La mort du chef

abraracourcix bouclier

C’est fini. L’ère des grands chefs a vécue. Les grands dirigeants politiques, les grands chefs d’industrie, les grands chefs militaires… A la trappe ! Pas d’homme providentiel à se mettre sous la dent pour sortir d’une situation de crise ou bien tout simplement pour mener à bien un projet.

Nous avons bien changé de monde et il est moins important aujourd’hui de savoir qui dirige que de savoir ce qui est attendu et comment l’obtenir.  Cette révolution silencieuse qui intervient, rebat les cartes du système que nous connaissons. Dans ce monde nouveau qui se construit depuis le début du XXI-ème siècle, la clé du succès n’est plus individuelle, elle n’est plus fondée sur une capacité personnelle à diriger, donner des ordres et être obéis. L’autorité naturelle qualifiée souvent de leadership personnel n’est plus suffisante pour nourrir le succès de toute entreprise fut elle économique, politique ou militaire.  La complexité grandissante des sujets, la volatilité des situations, l’incertitude permanente de ce que sera demain et de ce qui est souhaitable ou non de faire, créent un jeu de forces dans lequel l’homme seul ne peut s’en sortir. Le leadership cesse alors d’être une compétence ou une capacité personnelle pour devenir un processus partagé. C’est la naissance pour de vrai du leadership partagé et distribué dans toute l’organisation parmi ceux qui font partie du projet considéré. En effet le leader d’aujourd’hui ne doit plus savoir commander il doit savoir collaborer avec et influencer son environnement. Comment s’adapter alors, comment tirer parti de cette nouvelle donne. A l’ère des réseaux quels qu’ils soient, ceux-ci deviennent le lieu naturel de l’exercice du leadership moderne. Alors comment ça marche dans le réseau ?

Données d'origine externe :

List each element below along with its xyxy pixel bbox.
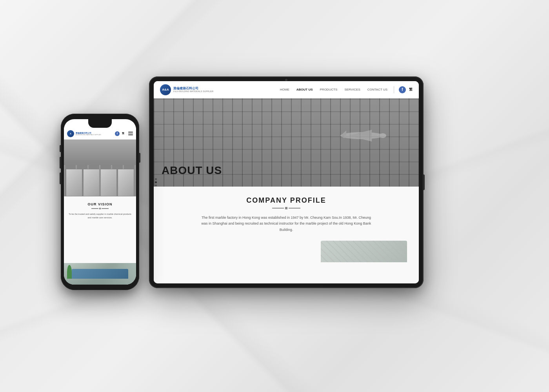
tablet-hero-section: ABOUT US: [154, 98, 419, 187]
hero-title: ABOUT US: [162, 164, 222, 177]
company-profile-text: The first marble factory in Hong Kong wa…: [200, 215, 373, 233]
phone-hamburger-menu[interactable]: [128, 132, 133, 135]
phone-vision-section: OUR VISION To be the trusted and satisfy…: [64, 196, 136, 263]
stone-block-3: [100, 169, 117, 196]
nav-link-contact[interactable]: CONTACT US: [367, 88, 387, 91]
hamburger-line-1: [128, 132, 133, 132]
phone-screen: A 雅倫建築石料公司 A & A BUILDING MATERIALS SUPP…: [64, 119, 136, 285]
logo-icon: A&A: [160, 84, 171, 95]
phone-section-divider: [69, 208, 131, 209]
vision-title: OUR VISION: [69, 202, 131, 206]
logo-chinese-text: 雅倫建築石料公司: [173, 87, 213, 91]
stone-block-1: [66, 169, 82, 196]
phone-facebook-icon[interactable]: f: [115, 131, 120, 136]
scroll-dot-1: [155, 178, 157, 180]
phone-logo-text: 雅倫建築石料公司 A & A BUILDING MATERIALS SUPPLI…: [76, 132, 101, 136]
phone-hero-image: [64, 140, 136, 196]
phone-notch: [88, 119, 112, 128]
phone-logo-icon: A: [67, 130, 74, 137]
tablet-frame: A&A 雅倫建築石料公司 A & A BUILDING MATERIALS SU…: [149, 76, 424, 288]
nav-link-home[interactable]: HOME: [280, 88, 289, 91]
tablet-logo[interactable]: A&A 雅倫建築石料公司 A & A BUILDING MATERIALS SU…: [160, 84, 213, 95]
phone-topbar-right: f 繁: [115, 131, 133, 136]
company-profile-title: COMPANY PROFILE: [165, 196, 407, 205]
stone-block-4: [118, 169, 134, 196]
svg-marker-4: [340, 136, 344, 138]
phone-volume-up-button: [60, 157, 61, 169]
divider-center: [285, 207, 287, 209]
tablet-nav-icons: f 繁: [394, 86, 413, 93]
nav-link-products[interactable]: PRODUCTS: [320, 88, 338, 91]
tablet-navbar: A&A 雅倫建築石料公司 A & A BUILDING MATERIALS SU…: [154, 81, 419, 98]
phone-facebook-label: f: [117, 132, 118, 135]
nav-link-about[interactable]: ABOUT US: [296, 88, 313, 91]
divider-center: [99, 208, 101, 209]
tablet-content-section: COMPANY PROFILE The first marble factory…: [154, 187, 419, 283]
section-divider: [165, 207, 407, 209]
logo-english-text: A & A BUILDING MATERIALS SUPPLIER: [173, 90, 213, 93]
tablet-side-button: [423, 174, 425, 190]
facebook-label: f: [402, 87, 403, 92]
phone-topbar: A 雅倫建築石料公司 A & A BUILDING MATERIALS SUPP…: [64, 128, 136, 140]
facebook-icon[interactable]: f: [399, 86, 406, 93]
tablet-screen: A&A 雅倫建築石料公司 A & A BUILDING MATERIALS SU…: [154, 81, 419, 283]
divider-left: [91, 208, 98, 209]
phone-volume-down-button: [60, 172, 61, 184]
phone-silent-button: [60, 145, 61, 152]
hamburger-line-2: [128, 133, 133, 134]
tablet-hero-background: ABOUT US: [154, 98, 419, 187]
phone-frame: A 雅倫建築石料公司 A & A BUILDING MATERIALS SUPP…: [61, 114, 139, 290]
scroll-indicator: [155, 178, 157, 187]
divider-left: [272, 208, 284, 209]
tablet-bottom-image: [321, 241, 407, 262]
phone-plant-decoration: [67, 265, 72, 279]
phone-stone-blocks: [64, 165, 136, 196]
phone-bottom-image-inner: [64, 263, 136, 285]
tablet-nav-links: HOME ABOUT US PRODUCTS SERVICES CONTACT …: [280, 88, 387, 91]
svg-point-5: [379, 133, 386, 138]
stone-block-2: [83, 169, 100, 196]
bottom-image-texture: [321, 241, 407, 262]
phone-device: A 雅倫建築石料公司 A & A BUILDING MATERIALS SUPP…: [61, 114, 139, 290]
phone-bottom-image: [64, 263, 136, 285]
hamburger-line-3: [128, 134, 133, 135]
scroll-dot-2: [155, 181, 157, 183]
phone-couch-decoration: [72, 269, 128, 279]
divider-right: [289, 208, 300, 209]
nav-link-services[interactable]: SERVICES: [344, 88, 360, 91]
phone-language-toggle[interactable]: 繁: [122, 132, 124, 135]
language-toggle[interactable]: 繁: [409, 87, 413, 92]
divider-right: [102, 208, 109, 209]
tablet-device: A&A 雅倫建築石料公司 A & A BUILDING MATERIALS SU…: [149, 76, 424, 288]
phone-hero-inner: [64, 140, 136, 196]
phone-power-button: [139, 153, 140, 163]
scroll-dot-3: [155, 185, 157, 187]
vision-text: To be the trusted and satisfy supplier i…: [69, 212, 131, 220]
airplane-graphic: [336, 122, 387, 151]
logo-text-group: 雅倫建築石料公司 A & A BUILDING MATERIALS SUPPLI…: [173, 87, 213, 93]
phone-logo-en: A & A BUILDING MATERIALS SUPPLIER: [76, 134, 101, 136]
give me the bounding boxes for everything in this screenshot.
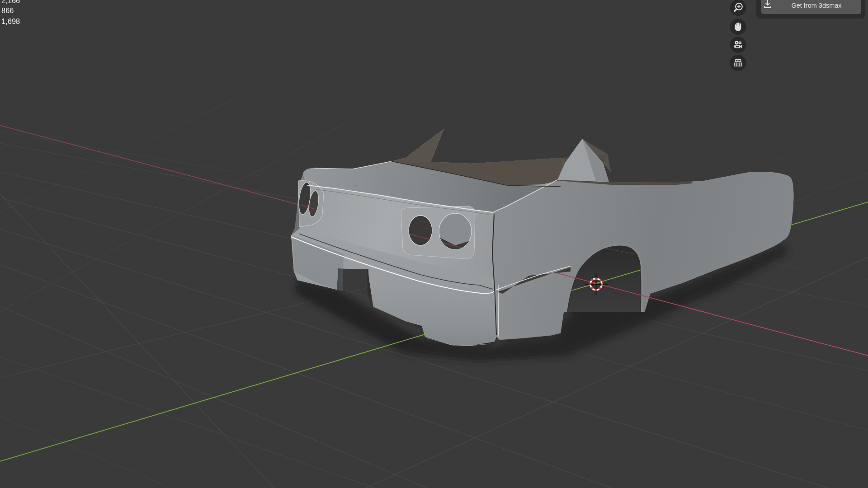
svg-text:866: 866: [1, 6, 14, 14]
svg-text:Get from 3dsmax: Get from 3dsmax: [791, 2, 842, 9]
svg-text:1,698: 1,698: [1, 17, 20, 25]
svg-text:2,166: 2,166: [1, 0, 20, 5]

Dans un réseau on va trouver de l’information en flot continu et multidirectionnel. La hiérarchie des intervenants n’est plus figée, elle varie en fonction des sujets et des moments d’une manière très flexible. Au sein du réseau les ressources sont partout, elles sont distribuées entre les membres de celui-ci et sont mobilisées en fonction du moment et des besoins collectifs. Enfin le plus important, la décision. Qui a le pouvoir de décider et où se prend la décision dans un réseau ? La décision c’est d’habitude l’apanage d’un leadership traditionnel. Le boss, celui qui est à la tête, c’est lui qui prend la décision. Dans une situation de leadership distribué, la décision n’est plus individuelle, elle est partagée en fonction des compétences et des besoins du réseau pour atteindre ses objectifs. C’est un énorme changement pour le leader moderne plongé dans ce bain un peu nouveau pour lui car dans le même temps le système doit demeurer sous contrôle pour délivrer ce qui est attendu. Le contrôle, cette obsession du manager comment peut-il être exercé sans briser la dynamique collective ?  Ce contrôle doit être lâche, pas au sens d’un manque de courage, mais au contraire être courageux car le lâcher prise est difficile. Il doit être souple, adaptatif, capable de permettre au projet d’aboutir mais en s’exerçant de façon décentralisée où chacun peut prendre sa part comme dans un fonctionnement biologique où chaque partie a son importance dans la construction collective.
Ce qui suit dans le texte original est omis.